═════ RECORDS FOR PROCESSING

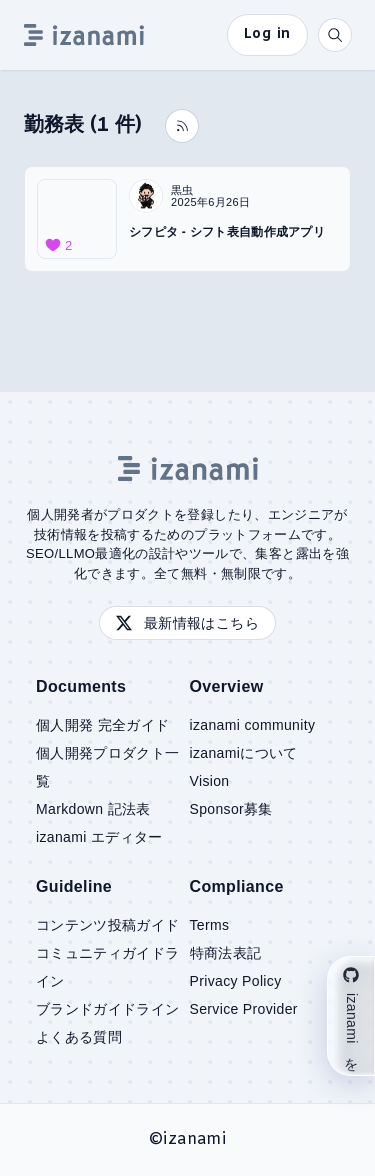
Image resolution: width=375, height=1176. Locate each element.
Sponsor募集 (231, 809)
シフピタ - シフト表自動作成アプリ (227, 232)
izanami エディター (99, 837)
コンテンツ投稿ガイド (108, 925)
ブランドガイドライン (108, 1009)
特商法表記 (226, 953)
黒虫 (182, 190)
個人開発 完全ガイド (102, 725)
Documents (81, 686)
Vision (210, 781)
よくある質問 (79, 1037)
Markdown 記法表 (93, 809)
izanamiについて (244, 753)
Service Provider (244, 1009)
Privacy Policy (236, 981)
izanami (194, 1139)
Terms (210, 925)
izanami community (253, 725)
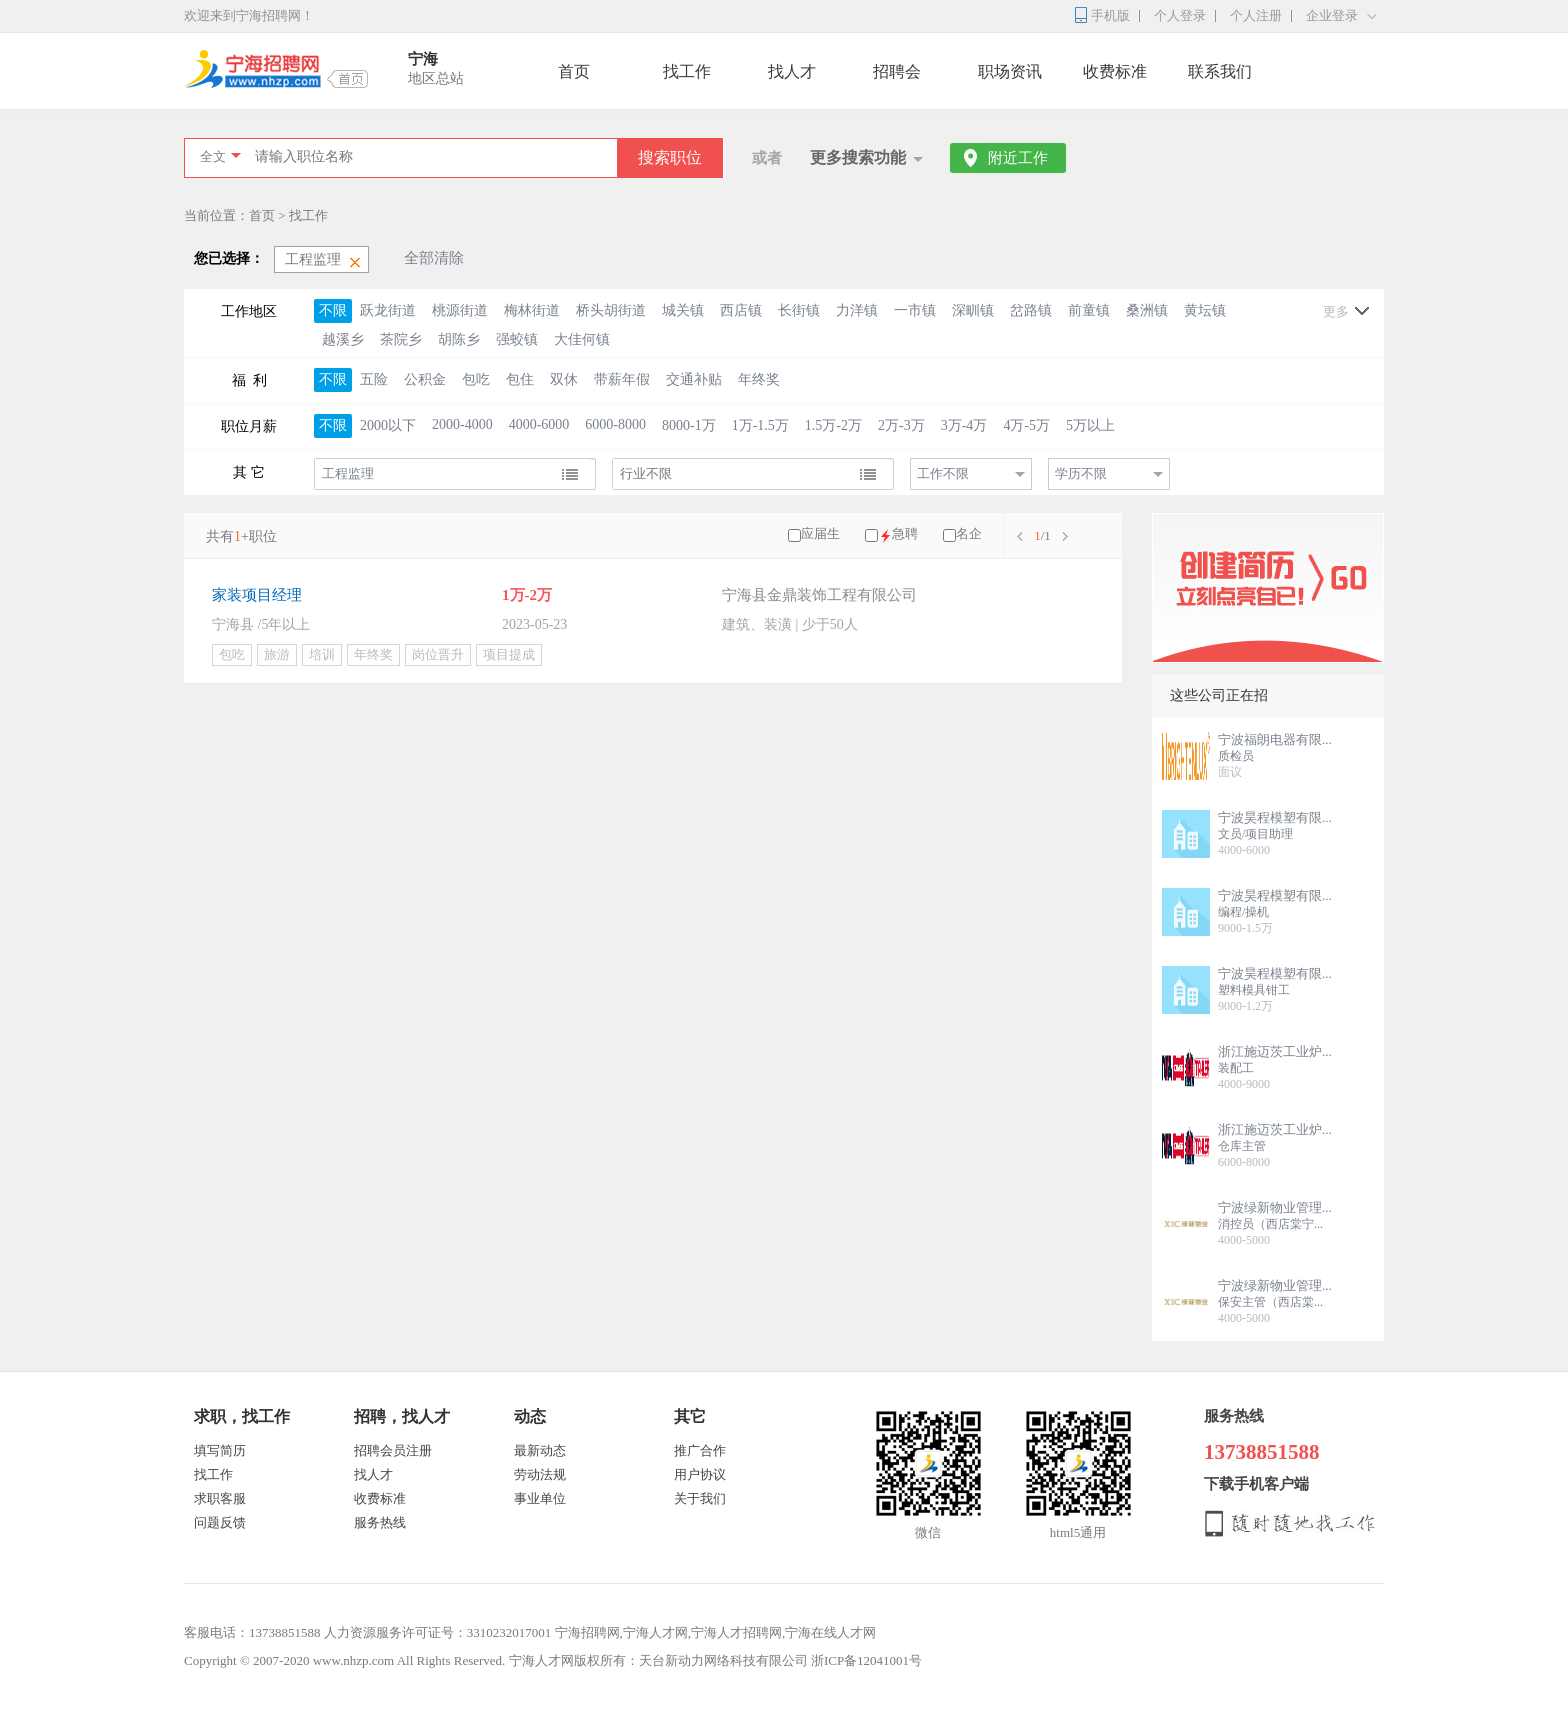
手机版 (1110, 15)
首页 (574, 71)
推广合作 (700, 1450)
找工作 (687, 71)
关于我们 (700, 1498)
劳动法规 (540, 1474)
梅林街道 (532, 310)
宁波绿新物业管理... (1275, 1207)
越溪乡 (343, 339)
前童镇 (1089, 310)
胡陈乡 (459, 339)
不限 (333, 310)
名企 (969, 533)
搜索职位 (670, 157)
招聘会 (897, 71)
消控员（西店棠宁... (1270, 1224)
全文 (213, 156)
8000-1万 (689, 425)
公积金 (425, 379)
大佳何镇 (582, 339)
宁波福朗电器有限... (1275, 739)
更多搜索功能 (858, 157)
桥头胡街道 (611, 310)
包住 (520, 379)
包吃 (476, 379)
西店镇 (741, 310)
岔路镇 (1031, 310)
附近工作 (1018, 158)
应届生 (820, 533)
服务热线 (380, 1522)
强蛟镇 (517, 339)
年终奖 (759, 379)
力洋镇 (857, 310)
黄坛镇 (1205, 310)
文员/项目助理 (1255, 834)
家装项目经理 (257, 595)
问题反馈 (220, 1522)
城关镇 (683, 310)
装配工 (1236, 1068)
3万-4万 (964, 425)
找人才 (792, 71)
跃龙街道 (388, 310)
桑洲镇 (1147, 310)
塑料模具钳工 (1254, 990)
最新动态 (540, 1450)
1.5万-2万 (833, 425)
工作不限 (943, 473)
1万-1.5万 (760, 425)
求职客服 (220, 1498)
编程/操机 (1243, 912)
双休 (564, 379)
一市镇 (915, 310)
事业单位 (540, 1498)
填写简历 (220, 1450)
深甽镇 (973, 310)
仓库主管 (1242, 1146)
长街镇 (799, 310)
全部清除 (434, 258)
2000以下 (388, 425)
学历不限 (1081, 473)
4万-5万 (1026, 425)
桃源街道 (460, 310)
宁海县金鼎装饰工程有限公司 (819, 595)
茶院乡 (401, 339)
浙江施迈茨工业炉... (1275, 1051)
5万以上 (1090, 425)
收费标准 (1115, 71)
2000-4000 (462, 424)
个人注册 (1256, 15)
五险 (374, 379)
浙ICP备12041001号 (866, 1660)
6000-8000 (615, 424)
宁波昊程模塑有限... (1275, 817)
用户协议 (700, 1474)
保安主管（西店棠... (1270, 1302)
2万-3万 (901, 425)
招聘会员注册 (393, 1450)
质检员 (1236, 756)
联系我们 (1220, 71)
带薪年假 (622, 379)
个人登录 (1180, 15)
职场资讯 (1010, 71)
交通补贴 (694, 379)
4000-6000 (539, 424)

══════════

### PROBLEM TO WORK ON
Each line from the one containing "深甽镇 (973, 310)" to the end of the entries above should be copied exactly, and no other line.

### SOLUTION FOR THIS PROBLEM
深甽镇 (973, 310)
仓库主管 (1242, 1146)
长街镇 (799, 310)
全部清除 (434, 258)
2000以下 (388, 425)
学历不限 (1081, 473)
4万-5万 (1026, 425)
桃源街道 (460, 310)
宁海县金鼎装饰工程有限公司 (819, 595)
茶院乡 (401, 339)
浙江施迈茨工业炉... (1275, 1051)
5万以上 (1090, 425)
收费标准 (1115, 71)
2000-4000 (462, 424)
个人注册 (1256, 15)
五险 (374, 379)
浙ICP备12041001号 (866, 1660)
6000-8000 (615, 424)
宁波昊程模塑有限... (1275, 817)
用户协议 (700, 1474)
保安主管（西店棠... (1270, 1302)
2万-3万 (901, 425)
招聘会员注册 (393, 1450)
质检员 (1236, 756)
联系我们 (1220, 71)
带薪年假 (622, 379)
个人登录 (1180, 15)
职场资讯 (1010, 71)
交通补贴 (694, 379)
4000-6000 (539, 424)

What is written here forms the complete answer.